You are viewing a plain text version of this content. The canonical link for it is here.
Posted to user@cassandra.apache.org by Pracheer Agarwal <pr...@gmail.com> on 2015/06/16 11:38:45 UTC

Tuning Cassandra 2.1 for High Writes and Immediate Reads

Hi,

We are evaluating Cassandra 2.1 for our new production system.

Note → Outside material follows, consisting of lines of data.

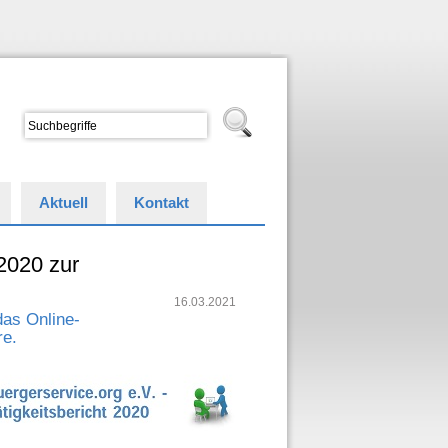
Aktuell
Kontakt
 2020 zur
16.03.2021
das Online-
re.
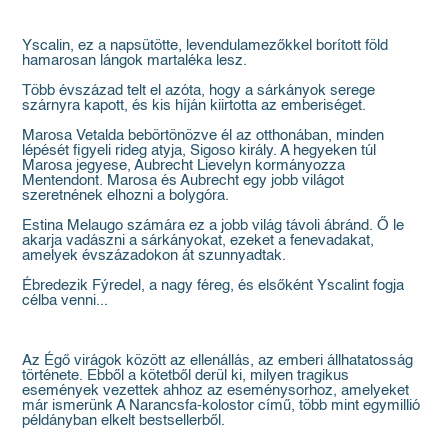
Yscalin, ez a napsütötte, levendulamezőkkel borított föld
hamarosan lángok martaléka lesz.
Több évszázad telt el azóta, hogy a sárkányok serege
szárnyra kapott, és kis híján kiirtotta az emberiséget.
Marosa Vetalda bebörtönözve él az otthonában, minden
lépését figyeli rideg atyja, Sigoso király. A hegyeken túl
Marosa jegyese, Aubrecht Lievelyn kormányozza
Mentendont. Marosa és Aubrecht egy jobb világot
szeretnének elhozni a bolygóra.
Estina Melaugo számára ez a jobb világ távoli ábránd. Ő le
akarja vadászni a sárkányokat, ezeket a fenevadakat,
amelyek évszázadokon át szunnyadtak.
Ébredezik Fýredel, a nagy féreg, és elsőként Yscalint fogja
célba venni...
Az Égő virágok között az ellenállás, az emberi állhatatosság
története. Ebből a kötetből derül ki, milyen tragikus
események vezettek ahhoz az eseménysorhoz, amelyeket
már ismerünk A Narancsfa-kolostor című, több mint egymillió
példányban elkelt bestsellerből.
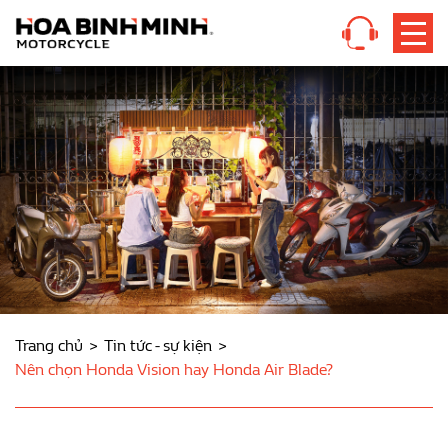
Trang chủ
Tin tức - sự kiện
Nên chọn Honda Vision hay Honda Air Blade?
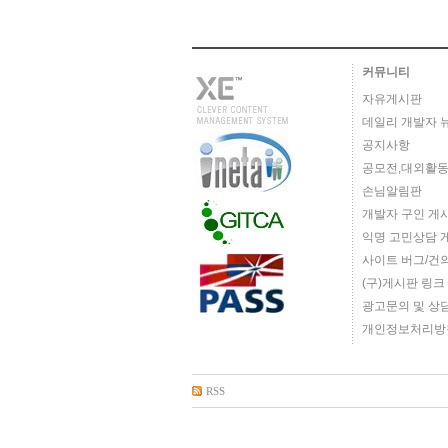
커뮤니티
자유게시판
데일리 개발자 
공지사항
공모전,대외활동
손님알림판
개발자 구인 게
익명 고민상담 
사이트 버그/건
(구)게시판 링크
광고문의 및 상
개인정보처리방
RSS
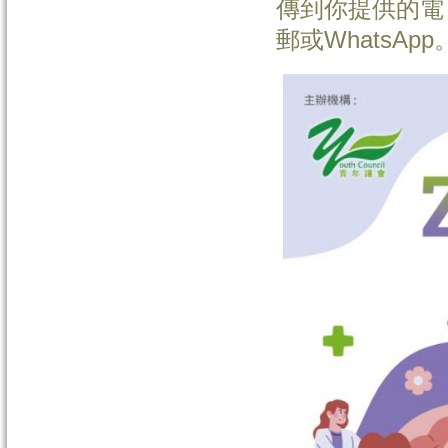
傳到你提供的電
郵或WhatsA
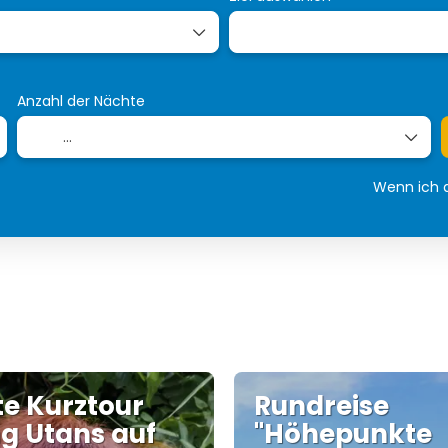
Anzahl der Nächte
Wenn ich a
te Kurztour
Rundreise
g Utans auf
"Höhepunkte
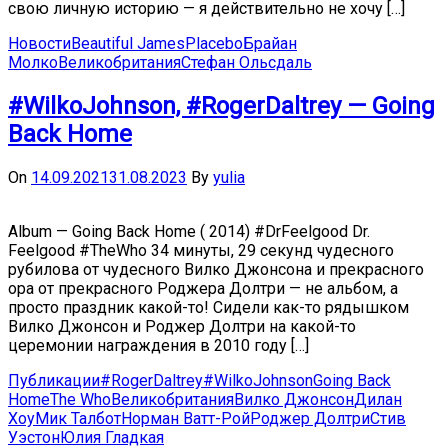
свою личную историю — я действительно не хочу […]
Новости
Beautiful James
Placebo
Брайан
Молко
Великобритания
Стефан Ольсдаль
#WilkoJohnson, #RogerDaltrey — Going
Back Home
On
14.09.2021
31.08.2023
By
yulia
Album — Going Back Home ( 2014) #DrFeelgood Dr.
Feelgood #TheWho 34 минуты, 29 секунд чудесного
рубилова от чудесного Вилко Джонсона и прекрасного
ора от прекрасного Роджера Долтри — не альбом, а
просто праздник какой-то! Сидели как-то рядышком
Вилко Джонсон и Роджер Долтри на какой-то
церемонии награждения в 2010 году […]
Публикации
#RogerDaltrey
#WilkoJohnson
Going Back
Home
The Who
Великобритания
Вилко Джонсон
Дилан
Хоу
Мик Талбот
Норман Ватт-Рой
Роджер Долтри
Стив
Уэстон
Юлия Гладкая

The
following are the requirements:

1. 15K writes/sec with 5 KB blob in a single column of a column family,
2. This is followed by immediate Reads by multiple consumer threads, the
read requires us to return entire Row and not only the recently updated
column.
3. Around 1B unique keys.

So I am assuming for the reads the data can be fetched from both Memtable
(if it is not flushed) and Key-cache. (Row-cache is disabled)

How can we optimize for higher Read throughput at the cost of Writes?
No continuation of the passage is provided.